The new attribute TOPIC exists only in our class so far. In order to construct a URL with a query parameter for topic, you can pass the attribute TOPIC as a keyword argument to build_webhook_url, like so:

python
class QuerytestHookTests(WebhookTestCase):

    TOPIC = "Default topic"
    FIXTURE_DIR_NAME = 'querytest'

    def test_querytest_test_one(self) -> None:
        # construct the URL used for this test
        self.TOPIC = "Query test"
        self.url = self.build_webhook_url(topic=self.TOPIC)

        # define the expected message contents
        expected_topic = "Query test"
        expected_message = "This is a test of custom query parameters."

        self.check_webhook('test_one', expected_topic, expected_message,
                                          content_type="application/x-www-form-urlencoded")

You can also override get_body or get_payload if your test data needs to be constructed in an unusual way.

For more, see the definition for the base class, WebhookTestCase in zerver/lib/test_classes.py, or just grep for examples.

Negative tests

A negative test is one that should result in an error, such as incorrect data from the third-party's payload or headers. To correctly test these cases, you must explicitly code your test's execution (using other test helpers, as needed) rather than calling the usual check_webhook test helper function.

Here is an example from the WordPress integration:

python
def test_unknown_action_no_data(self) -> None:
    # Mimic check_webhook() to manually execute a negative test.
    # Otherwise its call to send_webhook_payload() would assert on the non-success
    # we are testing. The value of result is the error message the webhook should
    # return if no params are sent. The fixture for this test is an empty file.

    # subscribe to the target channel
    self.subscribe(self.test_user, self.channel_name)

    # post to the webhook url
    post_params = {'stream_name': self.channel_name,
                   'content_type': 'application/x-www-form-urlencoded'}
    result = self.client_post(self.url, 'unknown_action', **post_params)

    # check that we got the expected error message
    self.assert_json_error(result, "Unknown WordPress webhook action: WordPress action")
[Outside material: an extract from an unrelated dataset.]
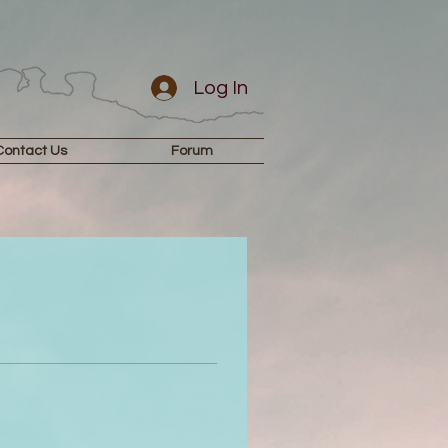
Log In
Contact Us
Forum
In a normal test, check_webhook would handle all the setup and then check that the incoming webhook's response matches the expected success result. If the webhook returns an error, the test fails. Instead, you can explicitly do the test setup it would have done, and check the error result yourself.
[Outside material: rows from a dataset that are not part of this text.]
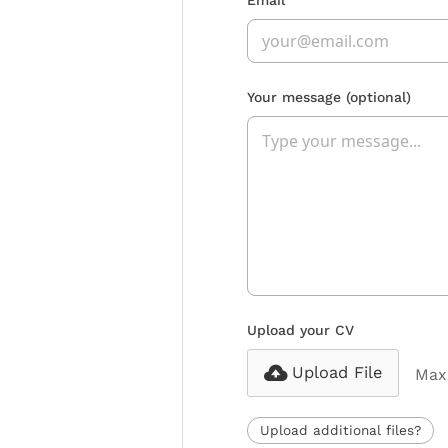
Your message
(optional)
Upload your CV
Upload File
Max 
Upload additional files?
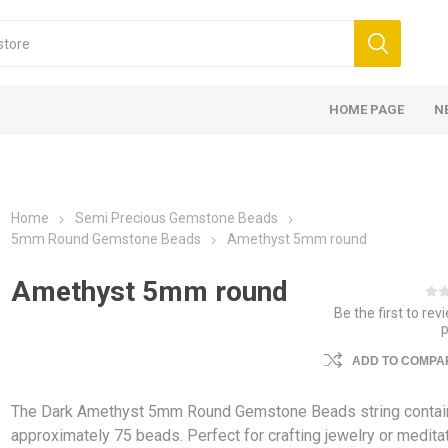
HOME PAGE
N
Home
Semi Precious Gemstone Beads
5mm Round Gemstone Beads
Amethyst 5mm round
Amethyst 5mm round
Be the first to rev
ADD TO COMPAR
The Dark Amethyst 5mm Round Gemstone Beads string contai
approximately 75 beads. Perfect for crafting jewelry or medita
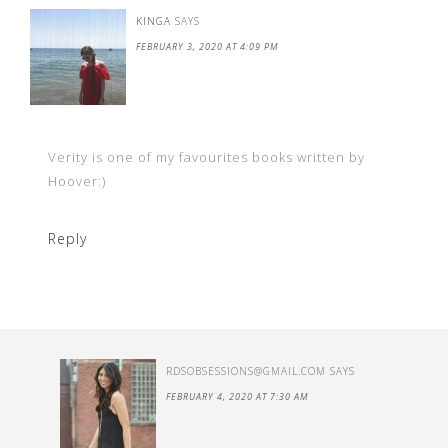
KINGA
SAYS
FEBRUARY 3, 2020 AT 4:09 PM
Verity is one of my favourites books written by
Hoover:)
Reply
RDSOBSESSIONS@GMAIL.COM
SAYS
FEBRUARY 4, 2020 AT 7:30 AM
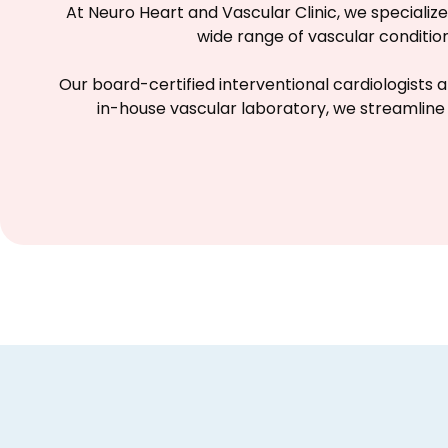
At Neuro Heart and Vascular Clinic, we speciali
wide range of vascular conditi
Our board-certified interventional cardiologists a
in-house vascular laboratory, we streamline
Here, subscribe is a test helper that uses test_user and channel_name (attributes from the base class) to register the user to receive messages in the given channel. If the channel doesn't exist, it creates it.

client_post, another helper function, performs the HTTP POST that calls the incoming webhook. As long as self.url is correct, you don't need to construct the webhook URL yourself. (In most cases, it is.)

assert_json_error then checks if the result matches the expected error. If you had used check_webhook, it would have called send_webhook_payload, which checks the result with assert_json_success.